Exercise prompt:
Drop the pictures, then repeat every record exactly as it stands.

*** Opening of Records supplied ***

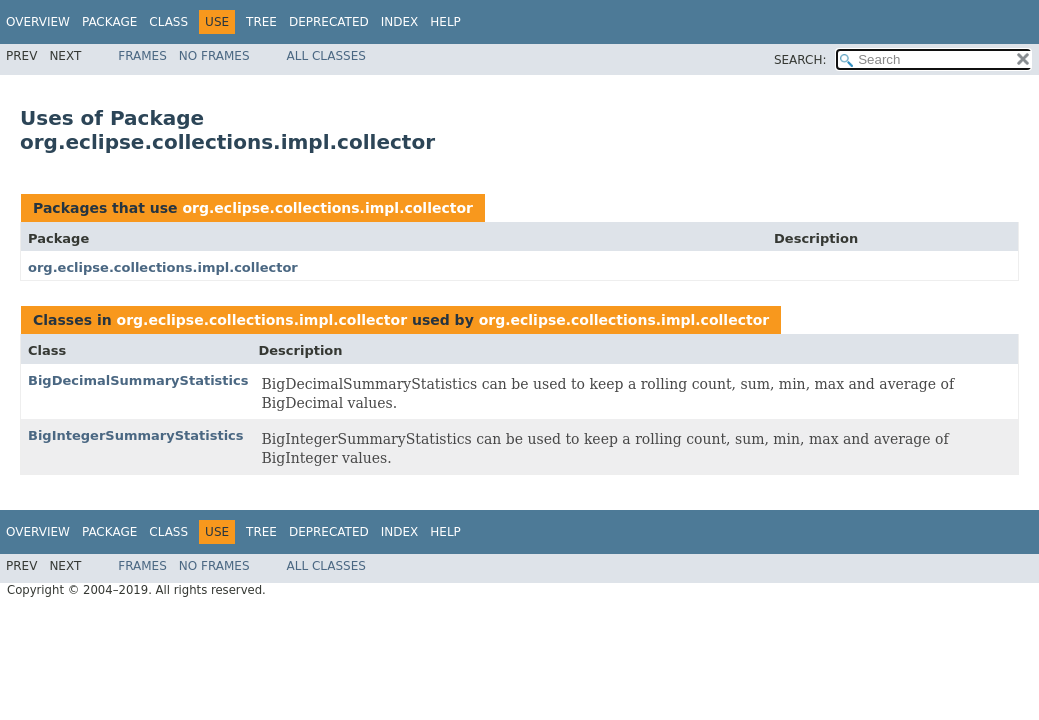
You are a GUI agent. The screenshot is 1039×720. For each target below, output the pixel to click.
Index (400, 22)
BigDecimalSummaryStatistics (138, 380)
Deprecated (329, 22)
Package (109, 22)
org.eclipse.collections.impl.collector (327, 208)
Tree (261, 22)
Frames (142, 56)
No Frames (214, 56)
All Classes (326, 56)
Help (445, 22)
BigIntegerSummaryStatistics (136, 435)
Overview (38, 22)
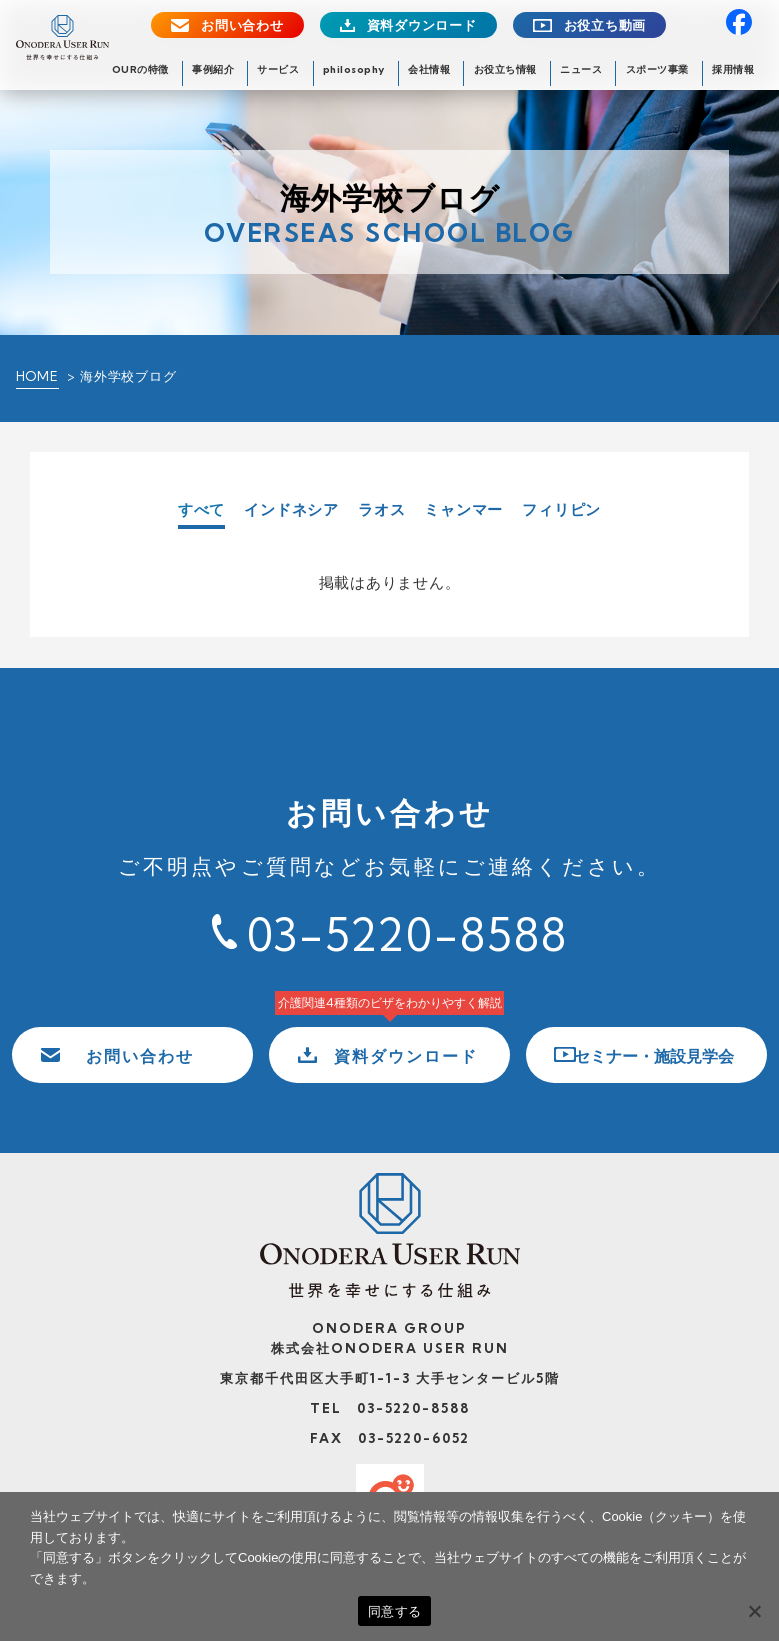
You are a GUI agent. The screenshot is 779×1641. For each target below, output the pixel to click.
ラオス (381, 509)
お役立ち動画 (605, 25)
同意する (394, 1611)
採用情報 (733, 69)
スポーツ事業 (657, 69)
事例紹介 (213, 69)
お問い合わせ (242, 25)
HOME (37, 376)
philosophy (354, 69)
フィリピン (561, 509)
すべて (201, 510)
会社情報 (429, 69)
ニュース (581, 69)
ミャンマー (463, 509)
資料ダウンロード (422, 25)
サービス (278, 69)
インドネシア (291, 509)
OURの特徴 (140, 69)
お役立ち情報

*** Close of Records supplied ***

Output of the exercise:
You are a GUI agent. The screenshot is 1039×720. For each target below, output the pixel to click.
Index (400, 22)
BigDecimalSummaryStatistics (138, 380)
Deprecated (329, 22)
Package (109, 22)
org.eclipse.collections.impl.collector (327, 208)
Tree (261, 22)
Frames (142, 56)
No Frames (214, 56)
All Classes (326, 56)
Help (445, 22)
BigIntegerSummaryStatistics (136, 435)
Overview (38, 22)
You are a GUI agent. The screenshot is 779×1641. For each target below, output the pixel to click.
ラオス (381, 509)
お役立ち動画 (605, 25)
同意する (394, 1611)
採用情報 (733, 69)
スポーツ事業 (657, 69)
事例紹介 (213, 69)
お問い合わせ (242, 25)
HOME (37, 376)
philosophy (354, 69)
フィリピン (561, 509)
すべて (201, 510)
会社情報 (429, 69)
ニュース (581, 69)
ミャンマー (463, 509)
資料ダウンロード (422, 25)
サービス (278, 69)
インドネシア (291, 509)
OURの特徴 (140, 69)
お役立ち情報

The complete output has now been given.